Government and Society

Carthage was a republic governed by two annually elected magistrates called suffetes (analogous to Roman consuls), a powerful senate, and popular assemblies. The suffetes were primarily civil administrators; military command was separate and held by elected generals — a distinction that prevented the military coups common in ancient monarchies. The merchant aristocracy exercised significant power through senatorial bodies.

Carthaginian religion centered on the god Baal Hammon and the goddess Tanit.
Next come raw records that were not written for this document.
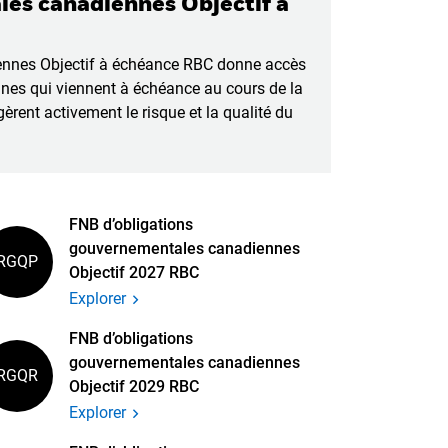
es canadiennes Objectif à
nnes Objectif à échéance RBC donne accès
nes qui viennent à échéance au cours de la
èrent activement le risque et la qualité du
FNB d’obligations
gouvernementales canadiennes
RGQP
Objectif 2027 RBC
Explorer
FNB d’obligations
gouvernementales canadiennes
RGQR
Objectif 2029 RBC
Explorer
Ancient Greco-Roman sources accused Carthaginians of sacrificing children — the tophet — a claim that has been contested and partially supported by archaeological evidence from infant burial sites in Carthage and other Phoenician colonies. The topic remains debated among archaeologists.

The Three Punic Wars

Carthage's conflict with Rome unfolded across three wars spanning 118 years.
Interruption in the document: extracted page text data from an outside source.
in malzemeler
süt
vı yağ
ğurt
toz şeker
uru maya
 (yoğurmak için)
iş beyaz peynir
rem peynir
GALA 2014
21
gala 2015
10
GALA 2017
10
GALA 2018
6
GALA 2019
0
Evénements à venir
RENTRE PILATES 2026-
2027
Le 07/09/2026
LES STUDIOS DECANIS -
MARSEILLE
  • First Punic War (264–241 BCE): Fought primarily over Sicily. Rome built a fleet essentially from nothing and ultimately defeated Carthage's naval power, stripping Carthage of Sicily, Sardinia, and Corsica while imposing a heavy indemnity.
  • Second Punic War (218–201 BCE): Hannibal Barca led a Carthaginian army from Spain across the Alps into Italy — with war elephants — and inflicted catastrophic defeats on Rome at Trebia (218 BCE), Lake Trasimene (217 BCE), and Cannae (216 BCE), where approximately 47,000–70,000 Romans died in a single afternoon. Despite 15 years in Italy, Hannibal could not take Rome without siege equipment. Scipio Africanus counter-invaded North Africa, forcing Carthage to recall Hannibal. At Zama (202 BCE), Scipio defeated Hannibal; Carthage surrendered its fleet and overseas empire.
  • Third Punic War (149–146 BCE): Rome, driven partly by Cato the Elder's repeated declaration Carthago delenda est ("Carthage must be destroyed"), used a pretext to demand Carthage dismantle its city and relocate inland. Carthage refused. The resulting siege ended in the city's total destruction.

What Survived, and What Was Lost

Almost all Carthaginian literature and administrative records were burned in 146 BCE. The Periplus of Hanno — a brief account of an Atlantic voyage along the African coast — survives in a Greek translation. The agricultural treatise of Mago, reportedly 28 volumes, was translated into Latin and Greek by order of the Roman Senate and consulted for centuries afterward. These fragments aside, Carthaginian civilization is known almost entirely through the eyes of its enemies.

The physical destruction was so complete that modern archaeologists work with artifacts rather than texts. Excavations at Carthage (a UNESCO World Heritage site since 1979) have revealed the tophet, harbor remains, residential quarters, and imported goods — but the libraries and legal records that would give direct access to Carthaginian self-understanding are gone.